Emily Arcia, who lives in Miami, said for months that she left home only when absolutely necessary, taking only outdoor walks with her husband on the beach and only after getting ready with masks and gloves.

Although she has been completely vaccinated, her husband has just received his first shot and going outside, especially now, puts the couple back on their nerves.

“I live right in front of the ocean, I live next to a park and it’s full,” Arcia, 66, said. “I’m not even going down on Saturdays and Sundays, because there are too many people.”

During the moments when Covid-19 cases arose in the community, he could hear the sirens of the first responders from his balcony, at a much more frequent pace than normal. It is a marker that he fears will reappear.

“I have no idea what can be done to avoid what I think will be a rebound in cases,” he said. “I hope the number of vaccines that are being provided … is somehow a balance.
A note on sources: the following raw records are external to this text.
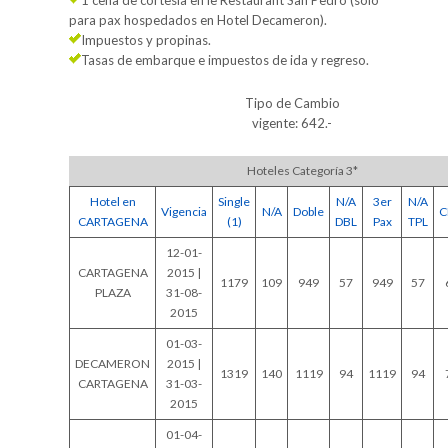
1 cena de cortesía en le Restaurant San Pedro (sólo
para pax hospedados en Hotel Decameron).
Impuestos y propinas.
Tasas de embarque e impuestos de ida y regreso.
Tipo de Cambio
vigente: 642.-
Hoteles Categoría 3*
Hotel en
Single
N/A
3er
N/A
Vigencia
N/A
Doble
C
CARTAGENA
(1)
DBL
Pax
TPL
12-01-
CARTAGENA
2015 |
1179
109
949
57
949
57
PLAZA
31-08-
2015
01-03-
DECAMERON
2015 |
1319
140
1119
94
1119
94
CARTAGENA
31-03-
2015
01-04-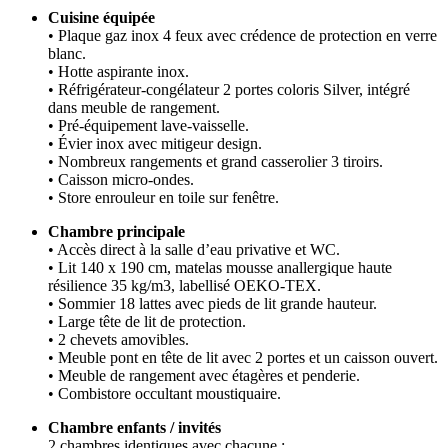
Cuisine équipée
• Plaque gaz inox 4 feux avec crédence de protection en verre
blanc.
• Hotte aspirante inox.
• Réfrigérateur-congélateur 2 portes coloris Silver, intégré
dans meuble de rangement.
• Pré-équipement lave-vaisselle.
• Évier inox avec mitigeur design.
• Nombreux rangements et grand casserolier 3 tiroirs.
• Caisson micro-ondes.
• Store enrouleur en toile sur fenêtre.
Chambre principale
• Accès direct à la salle d’eau privative et WC.
• Lit 140 x 190 cm, matelas mousse anallergique haute
résilience 35 kg/m3, labellisé OEKO-TEX.
• Sommier 18 lattes avec pieds de lit grande hauteur.
• Large tête de lit de protection.
• 2 chevets amovibles.
• Meuble pont en tête de lit avec 2 portes et un caisson ouvert.
• Meuble de rangement avec étagères et penderie.
• Combistore occultant moustiquaire.
Chambre enfants / invités
2 chambres identiques avec chacune :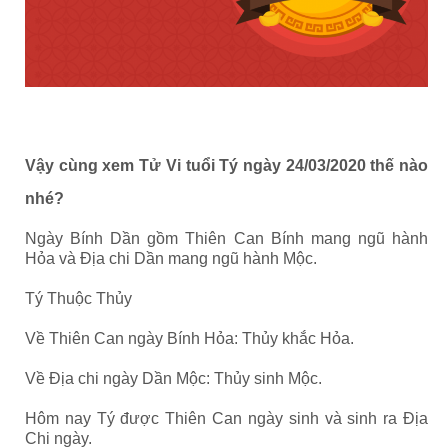
Vậy cùng xem
Tử Vi tuổi Tý ngày 24/03/2020
thế nào
nhé?
Ngày Bính Dần gồm Thiên Can Bính mang ngũ hành
Hỏa và Địa chi Dần mang ngũ hành Mộc.
Tý Thuộc Thủy
Về Thiên Can ngày Bính Hỏa: Thủy khắc Hỏa.
Về Địa chi ngày Dần Mộc: Thủy sinh Mộc.
Hôm nay Tý được Thiên Can ngày sinh và sinh ra Địa
Chi ngày.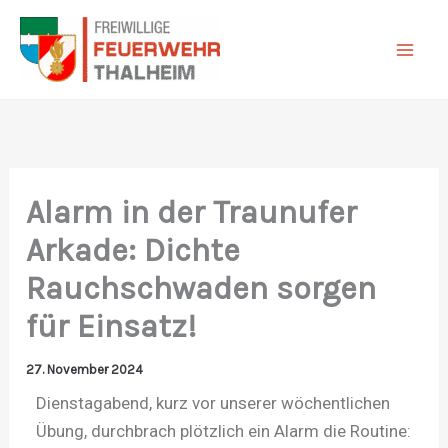
Zum
Inhalt
springen
Alarm in der Traunufer
Arkade: Dichte
Rauchschwaden sorgen
für Einsatz!
27. November 2024
Dienstagabend, kurz vor unserer wöchentlichen
Übung, durchbrach plötzlich ein Alarm die Routine: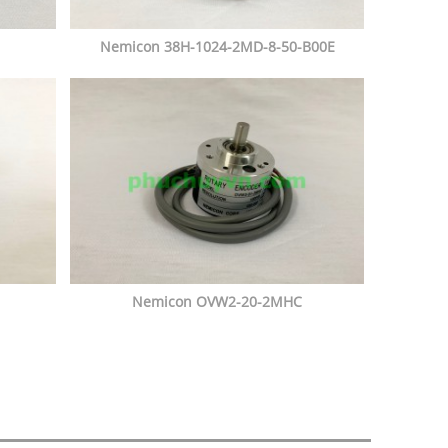
Nemicon 38H-1024-2MD-8-50-B00E
Nemicon OVW2-20-2MHC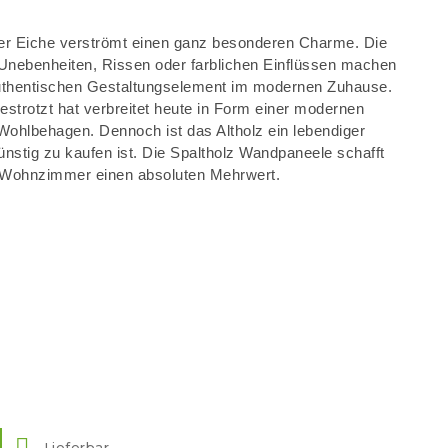
er Eiche verströmt einen ganz besonderen Charme. Die
 Unebenheiten, Rissen oder farblichen Einflüssen machen
authentischen Gestaltungselement im modernen Zuhause.
strotzt hat verbreitet heute in Form einer modernen
ohlbehagen. Dennoch ist das Altholz ein lebendiger
günstig zu kaufen ist. Die Spaltholz Wandpaneele schafft
 Wohnzimmer einen absoluten Mehrwert.

Lieferbar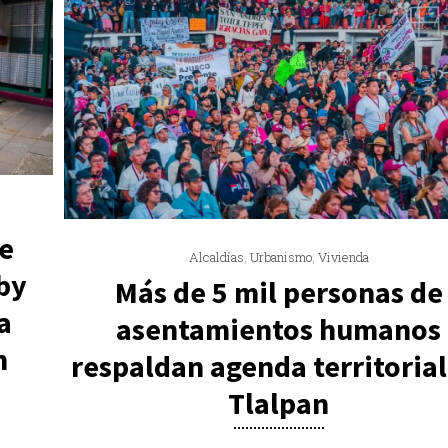
e
Alcaldías
,
Urbanismo
,
Vivienda
by
Más de 5 mil personas de
a
asentamientos humanos
n
respaldan agenda territorial
Tlalpan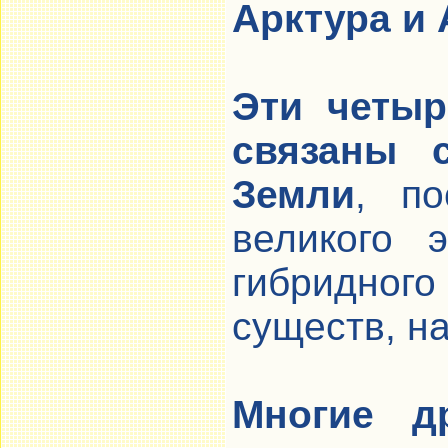
Арктура и
Эти четыр
связаны 
Земли
, по
великого 
гибридно
существ, н
Многие д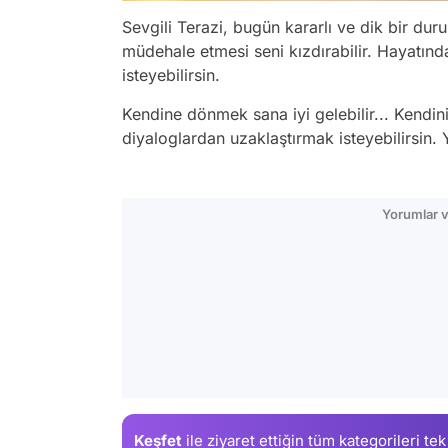
Sevgili Terazi, bugün kararlı ve dik bir dur
müdehale etmesi seni kızdırabilir. Hayatın
isteyebilirsin.
Kendine dönmek sana iyi gelebilir... Kendini
diyaloglardan uzaklaştırmak isteyebilirsin.
Yorumlar v
Keşfet
ile ziyaret ettiğin
tüm kategorileri tek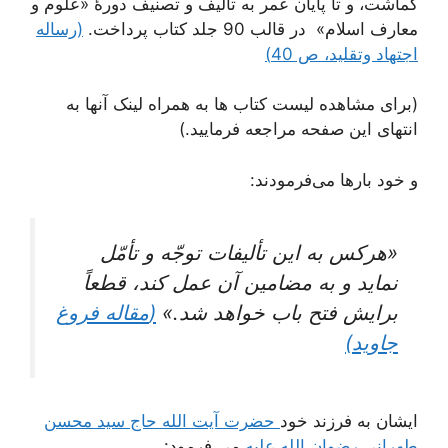
گماشت، و تا پایان عمر به تألیف و تصنیف دورۀ «علوم و
معارف اسلام» در قالب 90 جلد کتاب پرداخت.
(رساله
اجتهاد وتقلید، ص 40)
(برای مشاهده لیست کتاب‌ ها به همراه لینک آنها به
انتهای این صفحه مراجعه فرمایید.)
و خود بارها می‌فرمودند:
«هركس به اين تأليفات توجّه و تأمّل
نمايد و به مضامين آن عمل كند، قطعاً
برايش فتح باب خواهد شد.»
(
مقاله فروغ
جاوید)
ایشان به فرزند خود
حضرت آیت الله حاج سید محسن
طهرانی رضوان الله علیه
می فرمود: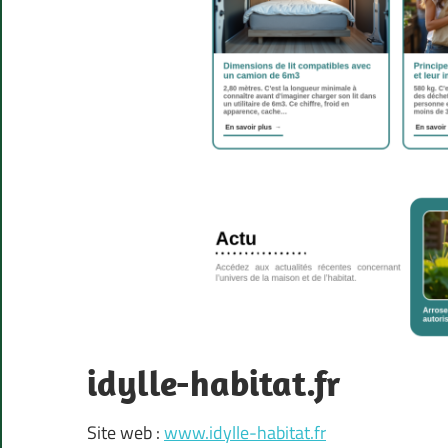
idylle-habitat.fr
Site web :
www.idylle-habitat.fr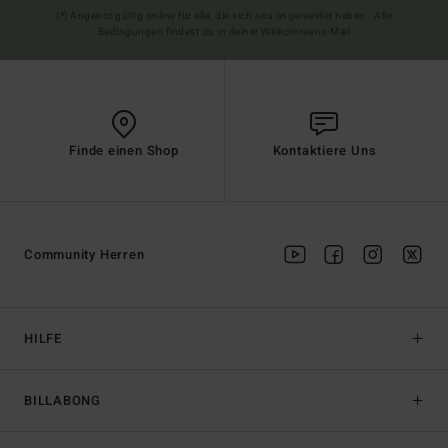
(*) Angebot gültig online für alle, die sich neu angemeldet haben - Alle
Bedingungen findest du in deiner Willkommens-Mail
Finde einen Shop
Kontaktiere Uns
Community Herren
HILFE
BILLABONG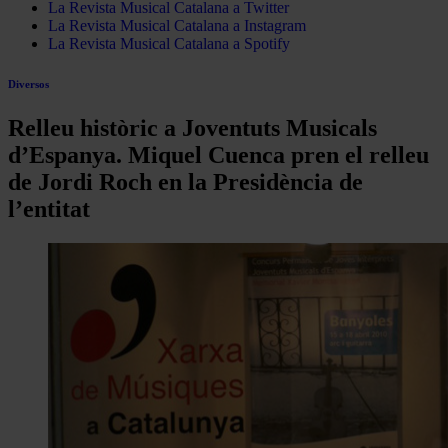
La Revista Musical Catalana a Twitter
La Revista Musical Catalana a Instagram
La Revista Musical Catalana a Spotify
Diversos
Relleu històric a Joventuts Musicals
d’Espanya. Miquel Cuenca pren el relleu
de Jordi Roch en la Presidència de
l’entitat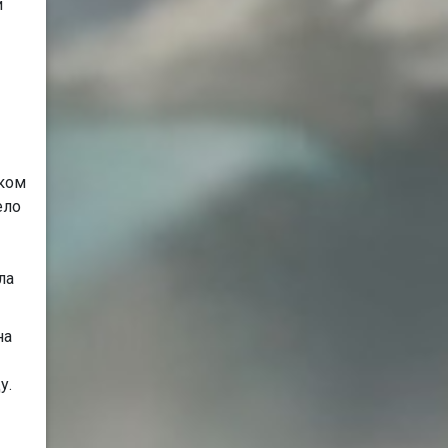
и
аком
ело
ла
на
у.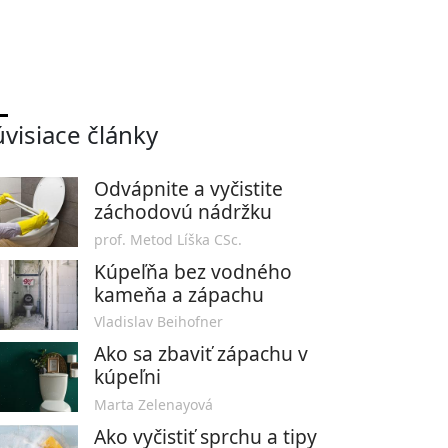
úvisiace články
Odvápnite a vyčistite
záchodovú nádržku
prof. Metod Líška CSc.
Kúpeľňa bez vodného
kameňa a zápachu
Vladislav Beihofner
Ako sa zbaviť zápachu v
kúpeľni
Marta Zelenayová
Ako vyčistiť sprchu a tipy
But, you know, it doesn’t look good.”

And not only the state can see consequences.

“It’s not just about what’s going to happen in Florida,” says emergency physician Leana Wen. “It’s about what will happen when people come back from where they came from and become asymptomatic carriers who can transmit the virus to other vulnerable people.”

According to her, returning spring breakers could fuel growth across the country.

About 12% of the Florida population has been completely vaccinated, according to CDC data. In the US, about 13% of the population is completely vaccinated.
A large crowd of people take part in a party on a catwalk near the beach, during the spring break in Miami Beach on March 20, 2021

A large crowd of people take part in a party on a catwalk near the beach, during the spring break in Miami Beach on March 20, 2021

Cristobal Herrera-Ulashkevich / EPA-EFE / Shutterstock

Local leaders fear that progress will be lost

Florida has reported more than 2 million infections and more than 32,700 virus-related deaths since the pandemic began.
Local leaders across the state have opted to issue their own restrictions, including curfews and mask warrants. But a few days ago, DeSantis signed an executive order canceling all pandemic-related fines imposed by local municipalities between March 1, 2020 and March 10, 2021.
Some Florida officials say it’s been a long, hard road to getting their Covid-19 numbers to trend in the right direction. They fear that carefree tourists, along with highly contagious variants circulating now, and still a low number of fully vaccinated residents, could eliminate this progress.
An overview of the people partying in the Elbo Room on Fort Lauderdale Beach on March 14, 2021

An overview of people partying in the Elbo Room on Fort Lauderdale Beach on March 14, 2021

Larry Marano / Shutterstock

“We’ve spent a lot of time and energy and lowered all of our key indicators,” Miami Mayor Francis Suarez told CNN on Thursday. “Breakbviamente, the spring break entails a flood of tourists and they may not think as conscientiously as the people who stay here and have to deal with the repercussions later.”

Gelber, in Miami Beach, is also scared. “We have too many people coming in who want to let go unacceptably and we have a pandemic that really includes the center of the variant,” he said recently.

This variant, B.1.1.7, already accounts for 20 to 30 percent of all current infections in the country and that number is growing, Dr. Anthony Fauci, the country’s leading infectious disease expert, said Friday. add that probably associated with an “increase in the severity of the disease.” Other recent research suggests that the variant may also be associated with an increased risk of dying from Covid-19.
The state with the highest number of reported cases of the variant, according to the CDC, is Florida.

And experts, including Wen, have warned that as high levels of infection persist as the country works to vaccinate more Americans, the virus is more likely to continue to mutate and more worrying variants may emerge, which would not only be more transmissible, but they also pose a problem for vaccines.

“So the more community there is, the more these variants could be developed and that could push us back,” Wen said.

CNN’s Travis Caldwell contributed to this report.